#### Assigned task:
Look through the entries below. Say how many lines include "toolbar", with nothing added.

#### Exercise material:
---*---
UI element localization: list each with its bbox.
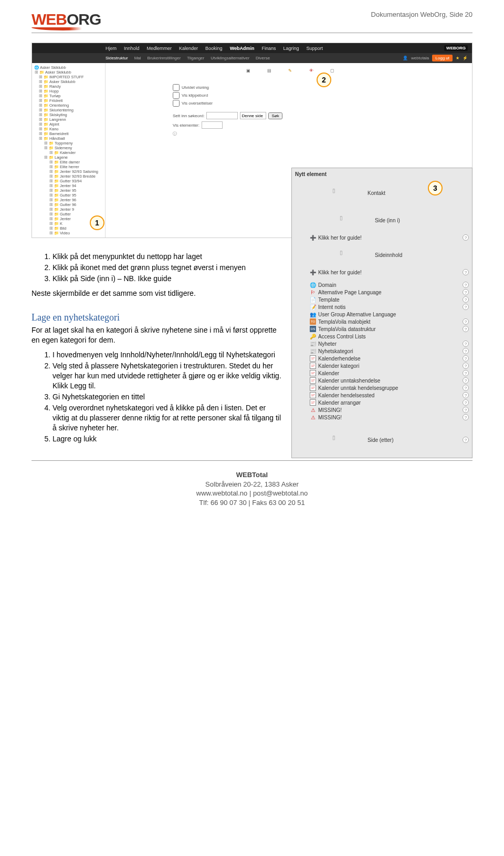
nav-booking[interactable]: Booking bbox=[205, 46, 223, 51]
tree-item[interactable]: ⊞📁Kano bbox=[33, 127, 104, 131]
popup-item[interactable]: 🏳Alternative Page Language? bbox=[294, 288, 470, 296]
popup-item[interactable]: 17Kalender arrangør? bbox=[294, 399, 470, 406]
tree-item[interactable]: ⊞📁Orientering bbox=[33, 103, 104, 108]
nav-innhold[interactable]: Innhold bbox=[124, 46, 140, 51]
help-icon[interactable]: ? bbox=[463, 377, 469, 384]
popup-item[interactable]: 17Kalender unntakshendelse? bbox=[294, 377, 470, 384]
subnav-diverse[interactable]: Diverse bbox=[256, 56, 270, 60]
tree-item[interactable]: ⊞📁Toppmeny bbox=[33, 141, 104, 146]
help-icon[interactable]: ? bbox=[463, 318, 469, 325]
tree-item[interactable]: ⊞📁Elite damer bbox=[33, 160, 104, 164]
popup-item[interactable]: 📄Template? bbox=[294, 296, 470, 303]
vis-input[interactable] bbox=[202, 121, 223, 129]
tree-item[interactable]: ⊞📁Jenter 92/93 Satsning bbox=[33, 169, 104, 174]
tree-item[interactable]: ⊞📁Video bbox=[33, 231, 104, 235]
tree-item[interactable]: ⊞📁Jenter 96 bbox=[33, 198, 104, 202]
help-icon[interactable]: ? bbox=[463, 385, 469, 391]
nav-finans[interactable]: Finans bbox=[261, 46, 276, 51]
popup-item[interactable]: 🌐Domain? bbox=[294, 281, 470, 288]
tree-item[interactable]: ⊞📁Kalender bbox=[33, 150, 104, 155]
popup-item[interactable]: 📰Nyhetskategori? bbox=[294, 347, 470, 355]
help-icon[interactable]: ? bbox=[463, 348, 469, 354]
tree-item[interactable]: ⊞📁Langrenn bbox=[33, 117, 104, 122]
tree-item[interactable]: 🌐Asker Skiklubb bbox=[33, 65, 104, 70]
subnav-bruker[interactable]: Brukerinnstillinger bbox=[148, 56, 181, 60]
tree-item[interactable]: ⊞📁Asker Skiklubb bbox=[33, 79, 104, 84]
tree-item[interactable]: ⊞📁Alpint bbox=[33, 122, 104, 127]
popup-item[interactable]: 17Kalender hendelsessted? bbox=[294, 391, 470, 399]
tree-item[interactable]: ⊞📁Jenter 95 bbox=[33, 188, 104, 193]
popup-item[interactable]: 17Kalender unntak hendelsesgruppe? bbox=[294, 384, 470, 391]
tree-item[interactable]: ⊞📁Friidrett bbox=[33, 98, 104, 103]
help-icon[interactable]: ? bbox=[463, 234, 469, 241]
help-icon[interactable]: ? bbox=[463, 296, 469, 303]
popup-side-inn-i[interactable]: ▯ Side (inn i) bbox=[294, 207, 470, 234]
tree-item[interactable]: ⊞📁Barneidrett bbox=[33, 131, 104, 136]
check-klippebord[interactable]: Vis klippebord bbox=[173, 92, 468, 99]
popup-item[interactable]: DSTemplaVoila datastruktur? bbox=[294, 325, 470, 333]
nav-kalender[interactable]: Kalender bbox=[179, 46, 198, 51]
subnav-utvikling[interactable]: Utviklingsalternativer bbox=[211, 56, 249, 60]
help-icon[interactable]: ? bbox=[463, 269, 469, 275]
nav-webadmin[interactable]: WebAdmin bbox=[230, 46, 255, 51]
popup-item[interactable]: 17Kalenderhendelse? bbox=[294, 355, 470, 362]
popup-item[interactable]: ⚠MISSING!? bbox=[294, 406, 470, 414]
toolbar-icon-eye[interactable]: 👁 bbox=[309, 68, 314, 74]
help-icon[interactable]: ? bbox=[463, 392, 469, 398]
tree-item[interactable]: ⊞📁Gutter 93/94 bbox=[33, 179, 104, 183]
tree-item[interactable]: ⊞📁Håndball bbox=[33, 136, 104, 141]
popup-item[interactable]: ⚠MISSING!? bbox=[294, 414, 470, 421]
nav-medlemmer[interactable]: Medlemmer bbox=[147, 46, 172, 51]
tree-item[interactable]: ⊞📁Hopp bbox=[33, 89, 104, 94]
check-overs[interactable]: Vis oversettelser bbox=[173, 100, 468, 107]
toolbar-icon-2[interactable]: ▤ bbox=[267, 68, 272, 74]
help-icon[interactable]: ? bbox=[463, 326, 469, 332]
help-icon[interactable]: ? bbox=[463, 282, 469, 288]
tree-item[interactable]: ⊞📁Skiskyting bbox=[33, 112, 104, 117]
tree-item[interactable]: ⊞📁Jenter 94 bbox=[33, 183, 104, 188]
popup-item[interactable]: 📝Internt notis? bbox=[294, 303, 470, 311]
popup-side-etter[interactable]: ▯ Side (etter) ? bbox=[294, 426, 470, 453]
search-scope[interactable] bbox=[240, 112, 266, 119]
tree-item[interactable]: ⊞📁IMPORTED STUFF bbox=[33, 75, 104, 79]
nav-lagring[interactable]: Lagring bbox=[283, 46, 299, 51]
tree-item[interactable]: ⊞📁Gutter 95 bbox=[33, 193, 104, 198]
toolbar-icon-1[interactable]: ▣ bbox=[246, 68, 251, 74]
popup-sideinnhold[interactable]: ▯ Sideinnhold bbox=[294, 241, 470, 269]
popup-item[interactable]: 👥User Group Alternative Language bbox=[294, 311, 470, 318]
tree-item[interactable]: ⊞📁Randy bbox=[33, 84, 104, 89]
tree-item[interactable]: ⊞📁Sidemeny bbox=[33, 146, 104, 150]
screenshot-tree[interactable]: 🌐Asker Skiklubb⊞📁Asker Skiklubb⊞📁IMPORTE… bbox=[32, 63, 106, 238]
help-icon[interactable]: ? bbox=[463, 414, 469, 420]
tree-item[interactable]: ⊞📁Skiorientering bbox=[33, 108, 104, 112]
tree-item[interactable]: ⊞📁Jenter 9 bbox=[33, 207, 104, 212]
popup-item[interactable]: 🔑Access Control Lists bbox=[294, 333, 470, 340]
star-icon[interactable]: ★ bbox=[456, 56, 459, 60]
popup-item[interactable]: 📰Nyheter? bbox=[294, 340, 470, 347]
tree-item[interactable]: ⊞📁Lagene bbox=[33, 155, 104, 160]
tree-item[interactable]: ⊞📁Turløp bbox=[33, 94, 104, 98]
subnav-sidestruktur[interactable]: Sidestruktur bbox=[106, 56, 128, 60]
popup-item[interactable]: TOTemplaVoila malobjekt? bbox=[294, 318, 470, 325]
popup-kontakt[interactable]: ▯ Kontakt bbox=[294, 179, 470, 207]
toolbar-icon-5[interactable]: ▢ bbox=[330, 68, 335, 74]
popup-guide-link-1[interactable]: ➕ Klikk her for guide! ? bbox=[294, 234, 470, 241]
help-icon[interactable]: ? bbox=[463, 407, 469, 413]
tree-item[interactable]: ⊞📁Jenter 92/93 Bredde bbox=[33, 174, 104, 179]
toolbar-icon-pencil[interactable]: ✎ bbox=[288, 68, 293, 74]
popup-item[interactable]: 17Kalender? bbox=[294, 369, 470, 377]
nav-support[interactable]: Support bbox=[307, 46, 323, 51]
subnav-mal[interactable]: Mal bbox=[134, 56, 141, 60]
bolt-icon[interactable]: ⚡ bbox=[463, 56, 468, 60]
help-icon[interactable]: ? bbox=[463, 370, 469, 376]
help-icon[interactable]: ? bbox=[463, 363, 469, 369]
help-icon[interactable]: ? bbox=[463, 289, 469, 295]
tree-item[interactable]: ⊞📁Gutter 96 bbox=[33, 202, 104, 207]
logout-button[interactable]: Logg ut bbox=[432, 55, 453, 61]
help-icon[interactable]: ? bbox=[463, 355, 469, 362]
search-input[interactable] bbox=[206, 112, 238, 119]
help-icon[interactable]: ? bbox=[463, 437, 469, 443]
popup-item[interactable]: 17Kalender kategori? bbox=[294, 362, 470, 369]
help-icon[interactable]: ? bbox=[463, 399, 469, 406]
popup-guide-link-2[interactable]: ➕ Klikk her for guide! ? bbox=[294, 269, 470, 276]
---*---
#### Solved problem:
5